Bug 254995 - pthread_cond_timedwait() returns EDEADLK
Summary: pthread_cond_timedwait() returns EDEADLK
Status: New
Alias: None
Product: Base System
Classification: Unclassified
Component: threads (show other bugs)
Version: 12.1-RELEASE
Hardware: i386 Any
: --- Affects Some People
Assignee: freebsd-threads (Nobody)
Depends on:
Reported: 2021-04-12 06:58 UTC by nkoch
Modified: 2021-05-07 06:37 UTC (History)
1 user (show)

See Also:


Note You need to log in before you can comment on or make changes to this bug.
Description nkoch 2021-04-12 06:58:19 UTC
In an embedded environment I sometimes (once per month) see pthread_cond_timedwait() returning EDEADLK, which is not documented anywhere. Most of the time I expect to see ETIMEDOUT.
As my program is forced to core dump when something unexpected happens I can see that there is no 'obvious' program error.
I have the same program running under FreeBSD-10.3 and have never seen this before.

From core dump:

(gdb) x/20x cond_
0x6bacd80:	0x00000000	0x00000000	0x00000000	0x00000004
0x6bacd90:	0x00000000	0x00000000	0x00000000	0x00000000
0x6bacda0:	0x7665642f	0x6465642f	0x752f7665	0x34747261
0x6bacdb0:	0x006c7463	0x00000000	0x00000000	0x00000000
0x6bacdc0:	0x00000000	0x06bacdc0	0x00000000	0x00000000
(gdb) x/20x mutex_
0x6510c80:	0x000187f2	0x00000004	0x00000000	0x00000000
0x6510c90:	0x00000000	0x00000000	0x00000000	0x00000000
0x6510ca0:	0x00000001	0x00000000	0x00000000	0x00000000
0x6510cb0:	0x00000000	0x00000000	0x00000000	0x00000000
0x6510cc0:	0x00000000	0x00000000	0x00000000	0x00000000
Comment 1 Konstantin Belousov freebsd_committer 2021-04-14 14:56:17 UTC
This is PI mutex, right?
For PI, EDEADLK means that mutex was tried while the thread owns it.  Is 0x000187f2
the tid of the thread that got EDEADLK?

Could it be that you stop/continue the process that demonstrate this behavior?
Comment 2 nkoch 2021-04-19 07:24:39 UTC
Yes, that is the thread that dead locks.

I do not stop the process (to my knowledge).

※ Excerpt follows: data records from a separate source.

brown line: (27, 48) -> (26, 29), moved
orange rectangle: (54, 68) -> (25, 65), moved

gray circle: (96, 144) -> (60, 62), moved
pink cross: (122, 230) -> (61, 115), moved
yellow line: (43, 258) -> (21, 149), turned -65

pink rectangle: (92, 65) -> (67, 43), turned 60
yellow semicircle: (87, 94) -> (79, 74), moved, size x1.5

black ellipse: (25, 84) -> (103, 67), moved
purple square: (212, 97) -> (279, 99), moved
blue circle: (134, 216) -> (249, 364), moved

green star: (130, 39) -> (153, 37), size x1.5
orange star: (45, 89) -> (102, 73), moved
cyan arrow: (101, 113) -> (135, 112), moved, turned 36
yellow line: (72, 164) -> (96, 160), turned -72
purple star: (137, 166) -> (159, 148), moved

I am having a simple producer-consumer queue with 2 conds not_empty and not_full and one mutex (process local, PTHREAD_MUTEX_ERRORCHECK, PTHREAD_PRIO_INHERIT).
EDEADLK comes from the consumer waiting for anything with timeout.
The timeout is 100ms only as there is a regular keep alive check of
this thread.
The producer never waits.

So its basically this:

consumer thread:
  for(;;) {
    if queue_empty()
      phtread_cond_timedwait() // <-- EDEADLK once in a month
    if !queue_empty() {
      read from queue

producer thread:
  if !queue_full() {
    write to queue

BTW, there are about 32 threads with different realtime priorities and the programs very often forks/execs other programs.

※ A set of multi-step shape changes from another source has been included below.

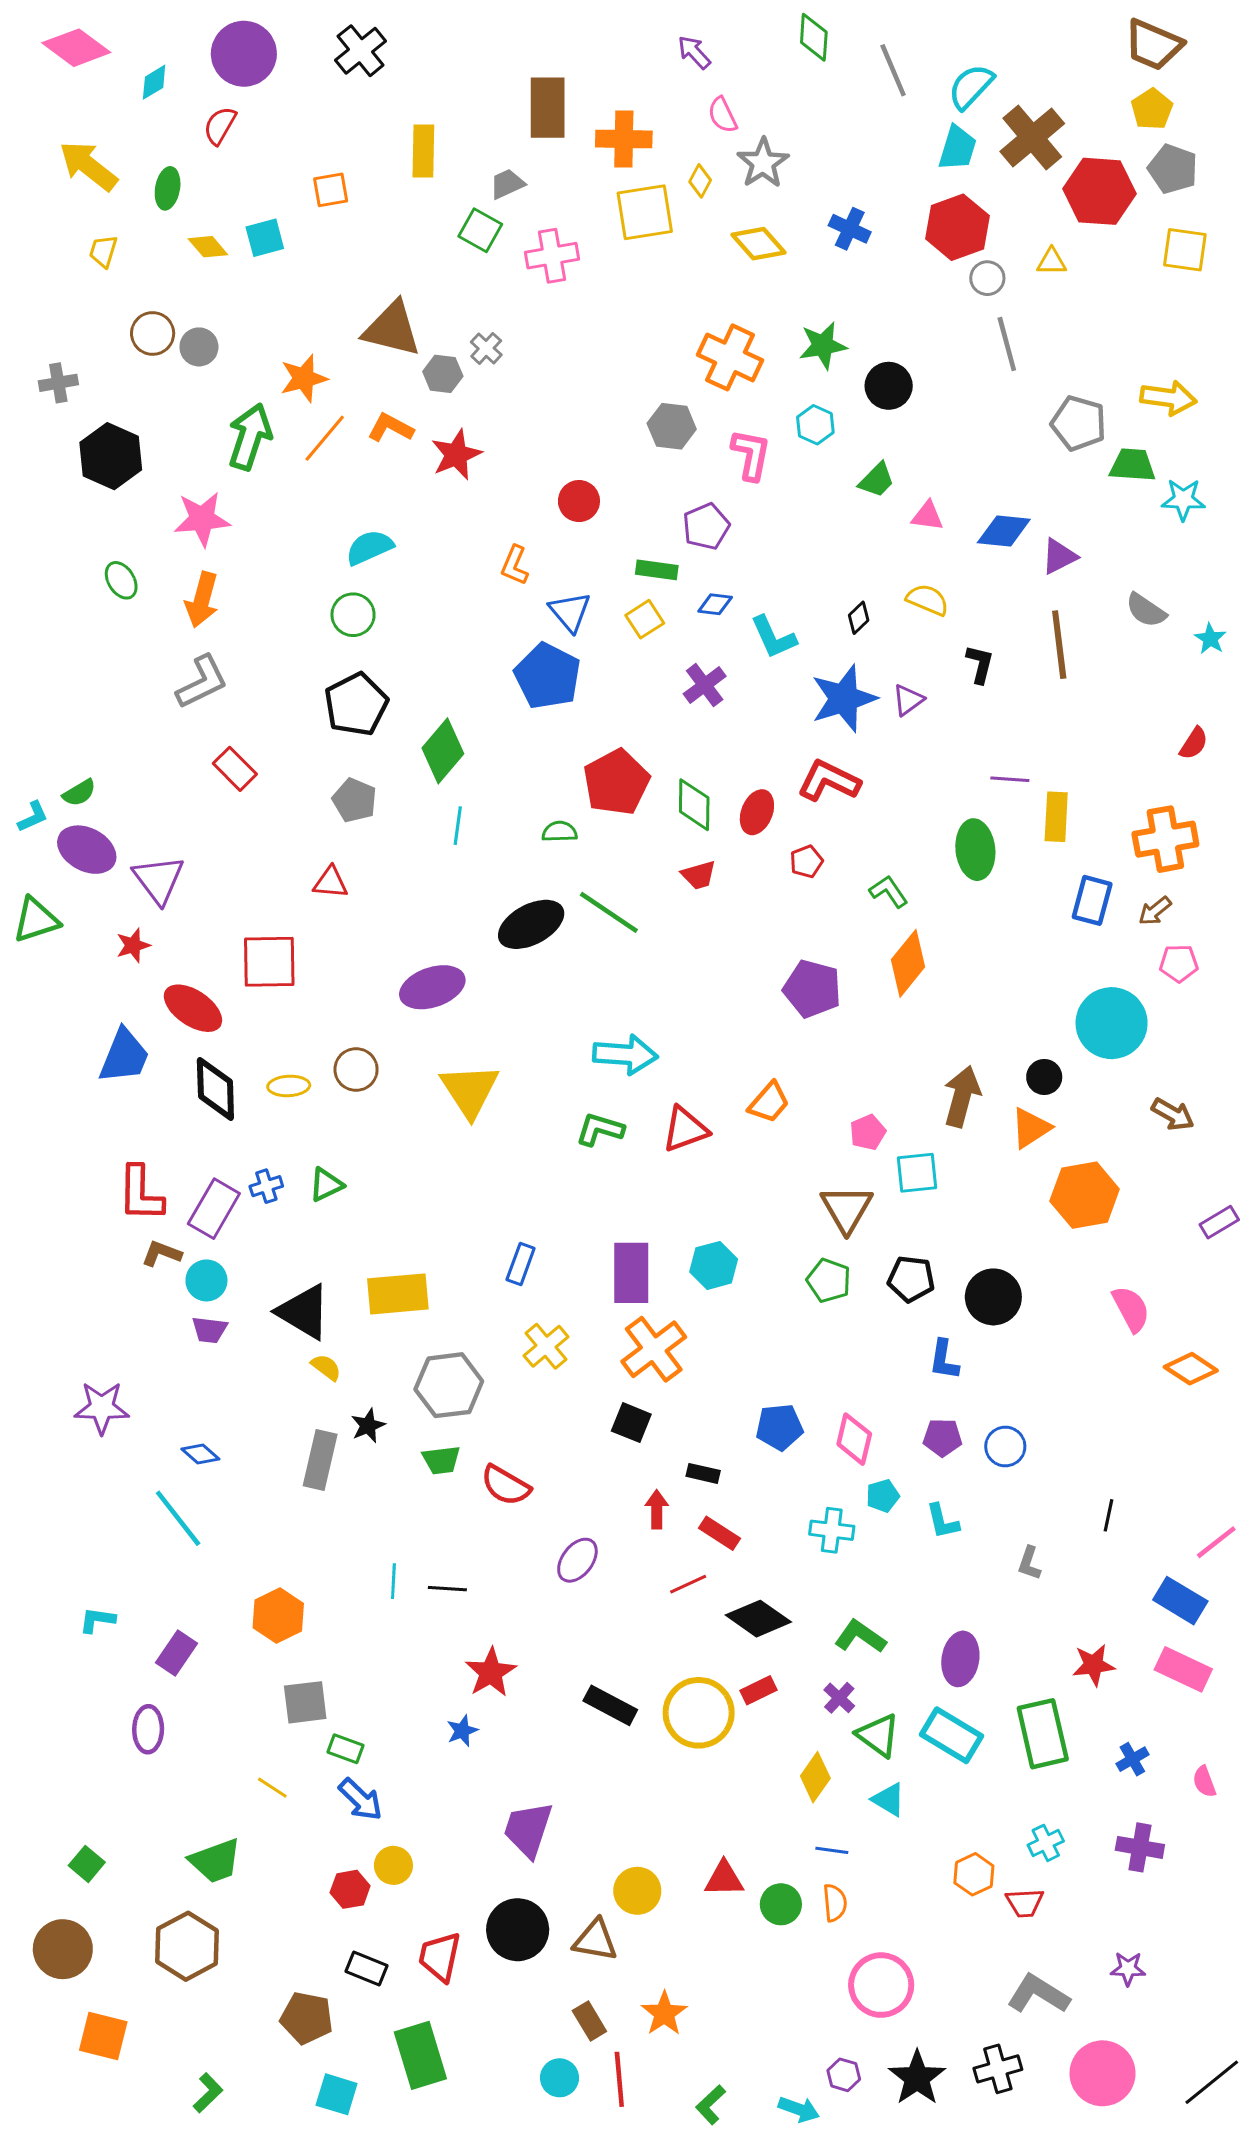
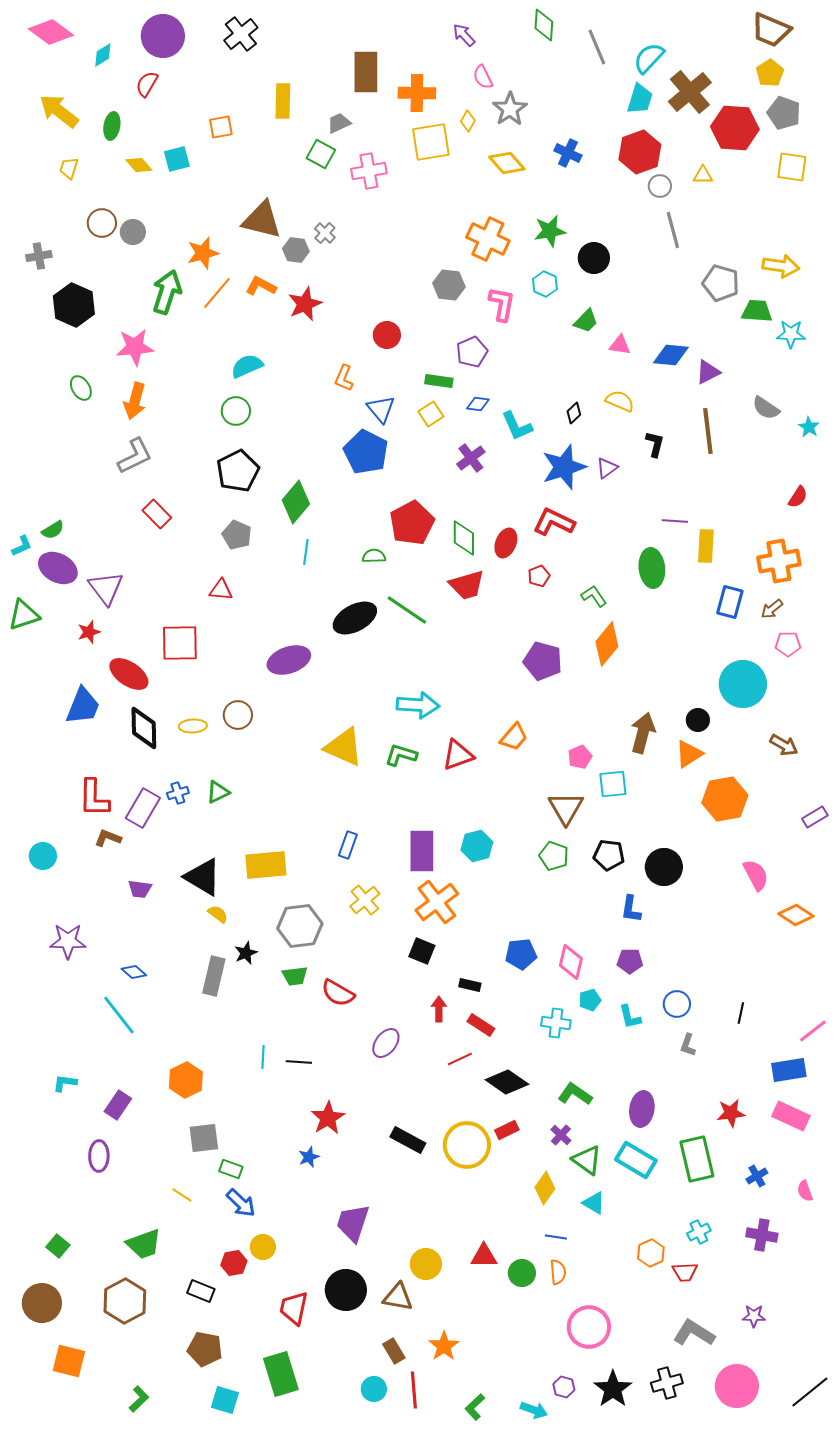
red trapezoid: (699, 875) -> (467, 585), size x1.5
yellow triangle: (470, 1090) -> (344, 747), moved, turned -33
cyan circle: (206, 1280) -> (43, 856), moved
blue circle: (1005, 1446) -> (677, 1004), moved
blue rectangle: (1180, 1601) -> (789, 1070), turned -40
black rectangle: (367, 1969) -> (201, 1291), moved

I have never seen this under FreeBSD 10.3 and 9.1 with the same software, but that may of course mean that there were other effects I did not see so far.
Comment 3 nkoch 2021-04-19 07:52:49 UTC
Do the cond und mutex memory regions look consistent?
Could it be that due to a sw bug I somehow corrupt these regions?
Comment 4 Konstantin Belousov freebsd_committer 2021-05-03 16:09:13 UTC
(In reply to nkoch from comment #3)
Of course I cannot exclude memory corruption, but both condvar and mutex looks
consistent.  And mutex seems to be owned by the errored thread, so the most likely
cause is that mutex was not unlocked properly before sleeping for condvar.

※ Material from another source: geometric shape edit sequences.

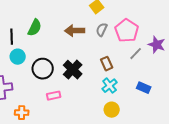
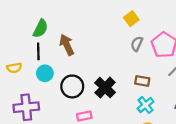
green semicircle: (35, 28) -> (40, 28), moved
brown arrow: (75, 31) -> (67, 45), moved, turned 66
brown rectangle: (107, 64) -> (142, 81), turned -56

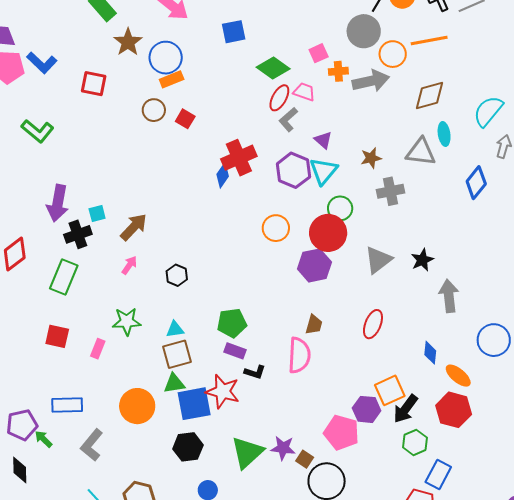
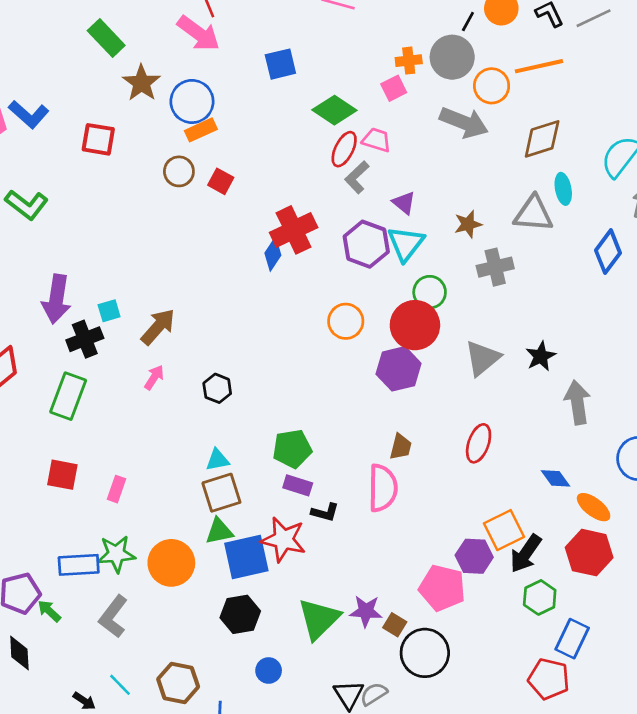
orange cross: (338, 71) -> (409, 61), moved
gray arrow: (371, 81) -> (464, 122), turned 36
green star: (127, 321) -> (116, 554), moved
blue diamond: (430, 353) -> (556, 478), turned -40

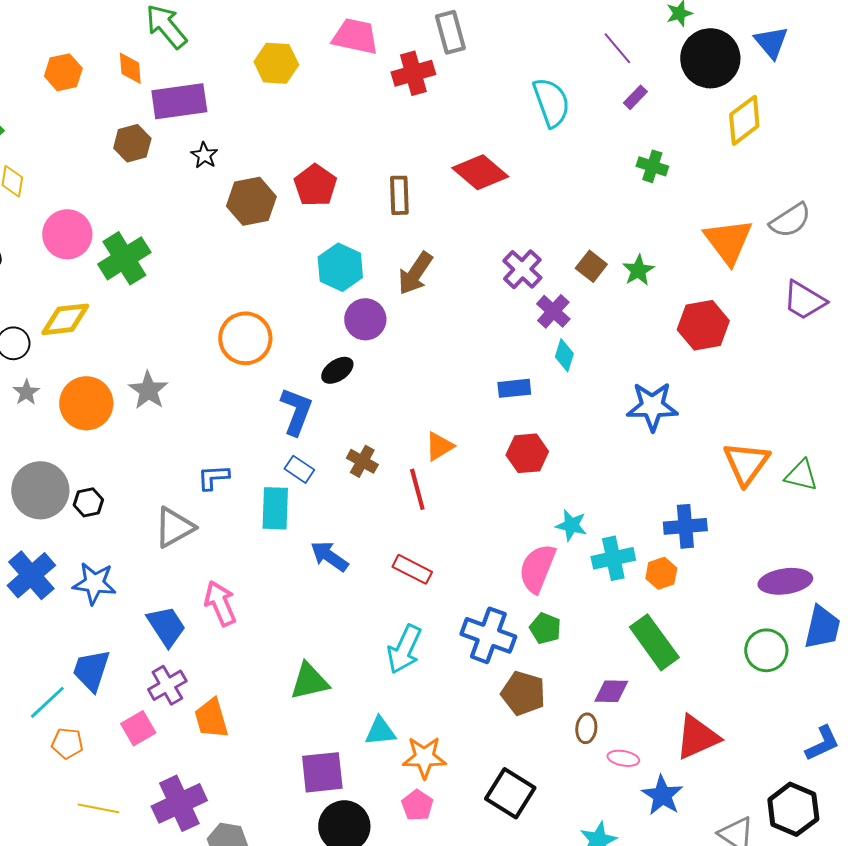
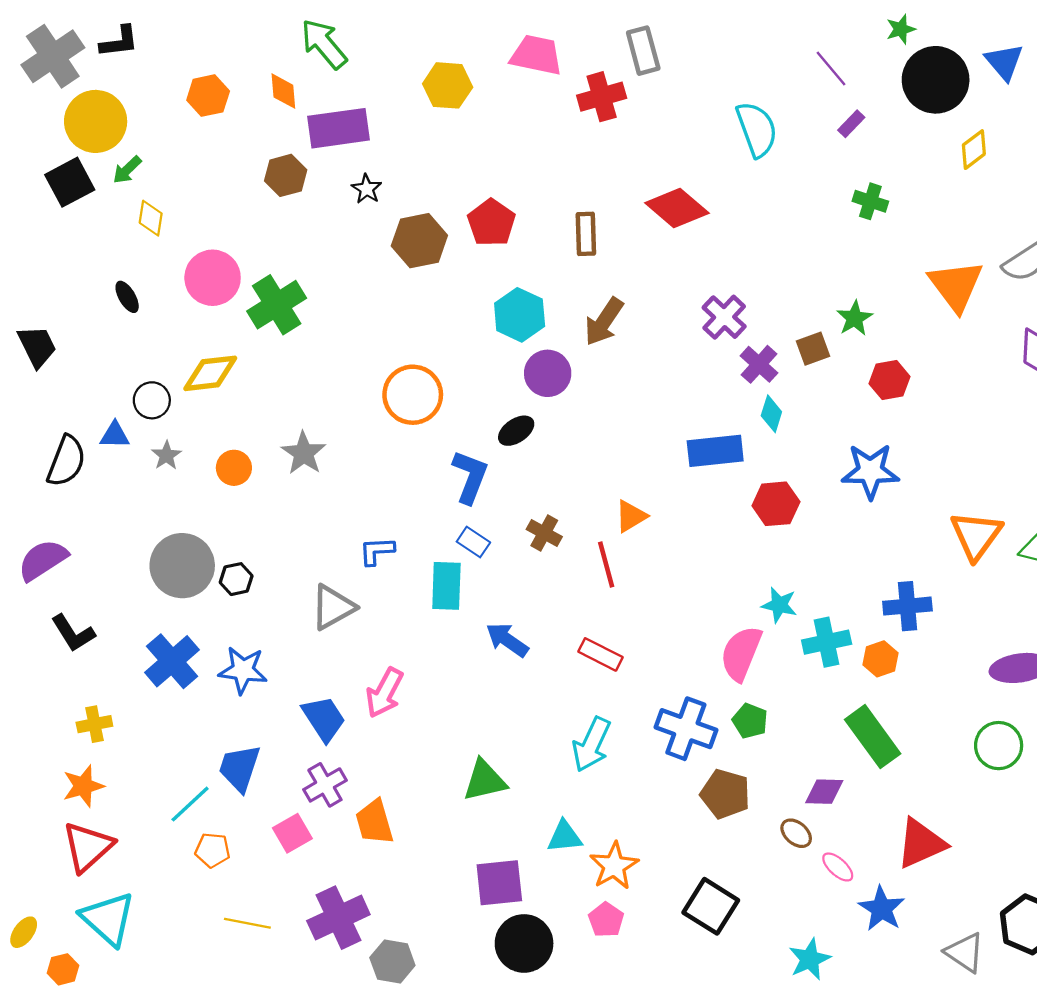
yellow diamond: (744, 120) -> (974, 150), size x0.7
brown square: (591, 266) -> (813, 349), moved, turned 32
red hexagon: (703, 325) -> (889, 380), moved, size x0.7
blue rectangle: (514, 388) -> (715, 451), size x1.5
orange circle: (86, 403) -> (234, 468), size x0.6
red hexagon: (527, 453) -> (776, 504), moved
pink arrow: (220, 603) -> (385, 693), turned -129
brown ellipse: (586, 728) -> (796, 833), turned -56
orange star: (424, 757) -> (614, 866), turned -30
pink ellipse: (623, 758) -> (838, 867), turned 32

I read the code and do not see how could it happen.  The only possible case which
might cause some disturbance there is stop.  Hm, could it be that some of your
exec's failed?  Do you ever exec from mt process, or only exec after fork?
Comment 5 nkoch 2021-05-04 11:00:39 UTC
I do my execs after fork. Could it be possible that the threading subsystem stops threads when forking (atfork or something)?
Comment 6 Konstantin Belousov freebsd_committer 2021-05-05 17:36:03 UTC
After fork, in the child, there is only one thread, which is the copy of the thread
issued the fork syscall.

Do you issue any threading calls after fork but before exec?
Comment 7 nkoch 2021-05-07 06:37:00 UTC
After fork I do reset some environment variables, reset realtime priority (which is raised in the parent process) and call signal() and sigprocmask() before execve(). I also have two atfork-handlers running in child context to close critical file handles.
But could that influence the parent process?